In Thinking, Fast and Slow, Nobel Prize in Economics winner Daniel Kahneman called overconfidence “the most significant of the cognitive biases” because it is ubiquitous and has many negative consequences. For example, overconfidence has been implicated in a wide range of errors in decision making, from medical misdiagnoses to overtrading in the stock market to misallocation of corporate investment to economic recessions. Overconfidence has also been suggested as a contributing factor to many infamous disasters, such as the Chernobyl meltdown, the sinking of the Titanic and the Deepwater Horizon oil spill.
Understanding the sources of overconfidence and developing effective techniques to improve calibration – knowledge about accuracy – has been the subject of a great deal of research. In work I’ve conducted with Philip Fernbach (University of Colorado Boulder), Craig Fox (UCLA) and Steven Sloman (Brown University), we have developed a new technique to reduce overconfidence by prompting people to explicitly consider the missing pieces of information in a judgment. Our paper, “Known Unknowns: A Critical Determinant of Confidence and Calibration”, was published in Management Science.
Reining in overconfidence
In the first of our three studies, participants answered ten general-knowledge, multiple-choice questions and indicated their level of confidence for each. They were also asked to list the reasons that made them more as well as less confident about their answers. These reasons were later rated on the degree to which they concerned either known or unknown evidence. For example, if the question was “Does a Subway meatball sandwich or McDonald’s Quarter Pounder with cheese have more calories?”, not knowing the number or size of meatballs in the Subway sandwich could be a reason for being less confident that involved unknown evidence.
The average confidence rating of participants (67 percent) overshot their accuracy (62 percent). However, those participants who paid more attention to unknown evidence when rating their confidence were better calibrated in their assessment, and no less accurate.

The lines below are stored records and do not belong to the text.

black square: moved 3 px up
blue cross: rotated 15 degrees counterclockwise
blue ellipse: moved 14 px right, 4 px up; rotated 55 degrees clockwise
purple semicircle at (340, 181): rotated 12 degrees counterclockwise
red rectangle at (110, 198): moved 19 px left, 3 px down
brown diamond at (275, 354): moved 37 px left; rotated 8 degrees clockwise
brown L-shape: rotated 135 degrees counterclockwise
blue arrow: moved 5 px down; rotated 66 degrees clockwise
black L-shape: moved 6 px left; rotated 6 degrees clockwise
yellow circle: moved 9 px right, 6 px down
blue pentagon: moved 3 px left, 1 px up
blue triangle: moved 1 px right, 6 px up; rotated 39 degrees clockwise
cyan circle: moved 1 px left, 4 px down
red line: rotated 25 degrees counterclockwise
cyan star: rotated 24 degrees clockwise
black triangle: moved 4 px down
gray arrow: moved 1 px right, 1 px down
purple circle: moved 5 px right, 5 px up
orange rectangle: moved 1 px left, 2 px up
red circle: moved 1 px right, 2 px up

Our second study involved participants who answered multiple-choice questions. We asked a group of them to specify two pieces of missing information that would have helped them determine the correct answer to each question. We instructed another group to write down two reasons why an answer they didn’t select could, in fact, have been the correct one. In other words, the first group considered the unknowns, while the second one considered the alternative, a technique also known as playing “devil’s advocate”. Control participants merely answered the questions, stating their level of confidence for each answer.
While both considering the unknowns and playing devil’s advocate reduced overconfidence, considering the unknowns was more effective. It resulted in an 8 percentage point decrease in overconfidence relative to the control group (16 vs. 24 percent) whereas considering the alternative only resulted in a 6 percent decrease from the control group.

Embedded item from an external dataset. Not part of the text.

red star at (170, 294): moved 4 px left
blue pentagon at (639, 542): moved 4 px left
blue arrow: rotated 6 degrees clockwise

The third study allowed us to test whether considering the unknown reduced confidence or improved calibration. In many domains, people demonstrate underconfidence and are overly cautious. A true improvement in calibration would mean that considering the unknowns reduces confidence when people are overconfident, but not when people are well-calibrated or underconfident. In this study, participants answered two sets of general knowledge questions. The questions were divided into nine knowledge domains (e.g. state populations, calorie counts), for which participants varied in their level of overconfidence versus underconfidence. As in the second study, participants either considered the unknown, or considered the alternative (the devil’s advocate technique). Both interventions were compared with a group which had no prompting to ponder additional information.

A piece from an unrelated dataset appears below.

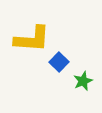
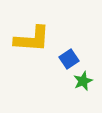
blue square: moved 10 px right, 3 px up; rotated 12 degrees clockwise
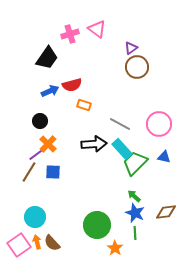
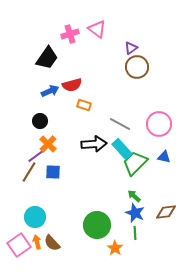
purple line: moved 1 px left, 2 px down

As we predicted, considering the unknowns only reduced confidence when it was misplaced (in overconfident domains), whereas playing devil’s advocate had an equal impact in the subject areas that encouraged overconfident and underconfident responses. The figure below shows confidence and overconfidence for each of the two techniques across different domains.
A great deal of research on overconfidence has attributed this phenomenon to confirmation bias, the systematic tendency to seek or overweight evidence for a preferred hypothesis over its alternatives. However, our research shows that the classic devil’s advocate technique can be a blunt instrument: When people start considering all the reasons they could be wrong, some lose confidence unnecessarily. If their assessments had been well calibrated to begin with, prompting people to second-guess themselves can lead them to underconfidence. For instance, consider a CFO evaluating a potential acquisition. While no shareholder wants the CFO to be overconfident, underconfidence may be equally costly and result in missed opportunities.
In our view, overconfidence often arises when people neglect to consider the information they lack. Our suggestion for managers is simple. When judging the likelihood of an event, take a pen and paper and ask yourself: “What is it that I don’t know?” Even if you don’t write out a list, the mere act of mulling the unknowns can be useful. And too few people do it. Often, they are afraid to appear ignorant and to be penalised for it. But any organisation that allows managerial overconfidence to run amok can expect to pay a hefty price, sooner or later.
Daniel Walters is an Assistant Professor of Marketing at INSEAD.